Comparison of 12-yr (1999–2010) mean monthly simulated and observed diurnal cycles over Oklahoma Mesonet. Differences between Noah-simulated and observed soil temperature at (a) 0–10- and (b) 10–40-cm soil layers. We used 12-yr standard soil temperature measurements over 114–127 stations over Oklahoma Mesonet for this validation.

Citation: Journal of Applied Meteorology and Climatology 52, 2; 10.1175/JAMC-D-12-033.1

4. Summary and discussion

This investigation compared soil temperature simulations from the Noah LSM at several soil depths with observations from U.S. cooperative stations over the CONUS for annual and monthly time scales and at the Oklahoma Mesonet for daily and hourly time scales. The model captured the broad features of observed soil temperature variations for all three soil layers, in particular the daily, monthly, and annual anomalies associated with cold and warm events. Noah skills in simulating soil temperatures varied with season, soil depth, and time scale. Noah had lower simulation skill (anomaly correlation) in summer and higher simulation skill in winter and fall for both monthly and daily time scales. As soil depths increased, simulation skills decreased. There were large negative biases in simulated soil temperature for all time scales and soil layers. The negative bias was 2.5–3.0 K for annual mean soil temperature and less than 5 K for daily and monthly mean soil temperature. These biases varied by season and soil layer. For all soil layers there was a smaller bias in fall and larger bias in summer for monthly mean soil temperature. For daily mean soil temperature in the top shallow layer, there were smaller errors in summer and early fall and larger errors in late fall and early winter. In the bottom two layers, small errors arose in late summer and fall and large errors arose in spring. In contrast to negative bias for monthly mean soil temperature, daily soil temperature analysis showed that small positive biases existed over the Oklahoma Mesonet in summer and fall for all soil layers. For hourly soil temperature, Noah LSM had large negative biases during nighttime from late fall to early spring.

The differences between Noah LSM and the observations were attributed to soil temperature measurement error, interpolation error (i.e., measured soil temperature was interpolated to model soil layers), model soil parameters (i.e., soil texture may have been different from that used in the Noah LSM), atmospheric forcing data errors, and model structural errors.

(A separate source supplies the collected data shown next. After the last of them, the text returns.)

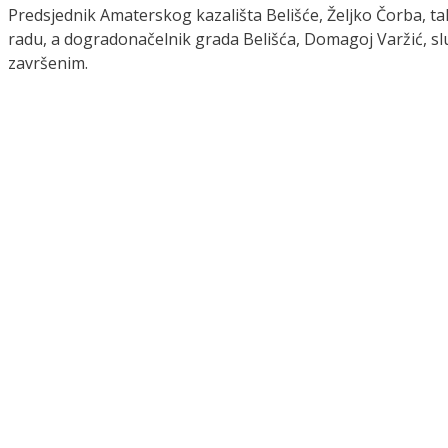
Predsjednik Amaterskog kazališta Belišće, Željko Čorba, ta
radu, a dogradonačelnik grada Belišća, Domagoj Varžić, s
završenim.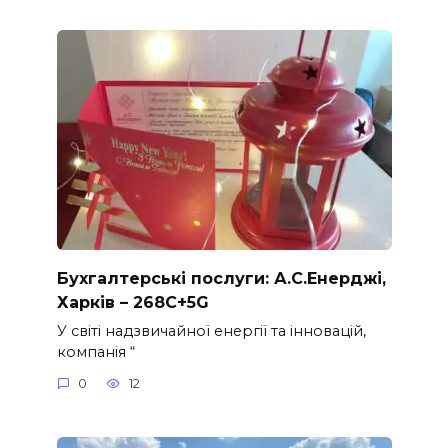
Бухгалтерські послуги: А.С.Енерджі,
Харків – 268C+5G
У світі надзвичайної енергії та інновацій,
компанія “
0
12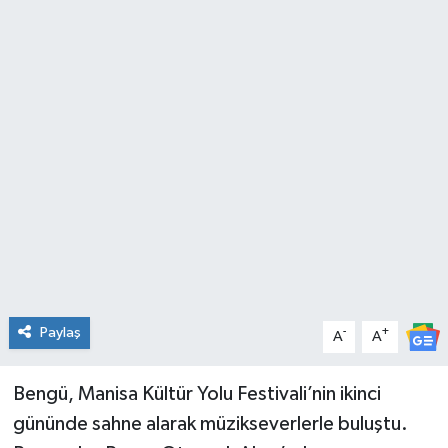
Spor
Teknoloji
Tatil ve Seyahat
Çevre
Okul Gazetesi
Paylaş
-
+
A
A
Bengü, Manisa Kültür Yolu Festivali’nin ikinci
gününde sahne alarak müzikseverlerle buluştu.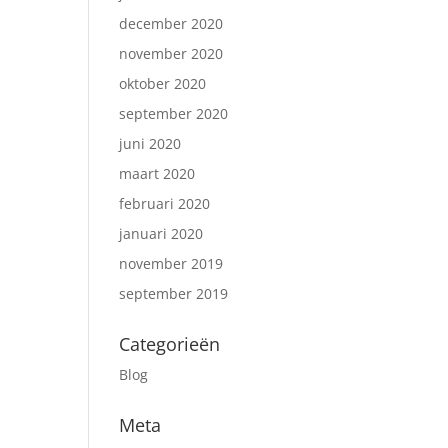
december 2020
november 2020
oktober 2020
september 2020
juni 2020
maart 2020
februari 2020
januari 2020
november 2019
september 2019
Categorieën
Blog
Meta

Brock et al. (1995) noted that the shadow of the solar panel from the mesonet tower occasionally affected soil temperature reading at the 5-cm depth. In addition, vegetation cover may have moderated the response of the soil temperature sensors. These effects resulted in measurement errors. The soil temperatures in the Noah model physically represent an average for that layer. A more strict comparison with observations therefore requires an integrated soil temperature throughout a layer rather than point measurement at a specific depth. Furthermore, soil temperature and moisture were closely related. As indicated by Robock et al. (2003), soil texture classification problems definitely contributed to soil moisture errors in the Noah model (Y. Xia et al. 2012c, manuscript submitted to J. Hydrol.). Soil moisture errors would affect the composite soil volumetric heat capacity and soil thermal conductivity used in the Noah LSM (Chen and Dudhia 2001) because heat capacity is the function of soil moisture and soil porosity and thermal conductivity is the function of soil moisture. All these errors can interact together, making this issue complex. In general, a soil moisture error of 0.1 m3 m−3 may lead to an error of more than 1.6 K for maximum or minimum daily soil temperature (Godfrey and Stensrud 2008).

It should be noted that soil texture and vegetation classification problems definitely contributed errors to Noah-simulated soil temperature as well as to Noah-simulated soil moisture (Robock et al. 2003) as they could not correctly represent the vegetation and soil texture conditions at some validation sites. In addition, the Noah model predefined vegetation conditions as a constant value by month rather by day (i.e., monthly greenness fraction, vegetation fraction), this would have also introduced errors into the Noah-simulated soil temperature. These errors were associated with misrepresentations of NLDAS vegetation and soil texture conditions, which will be addressed in a future effort.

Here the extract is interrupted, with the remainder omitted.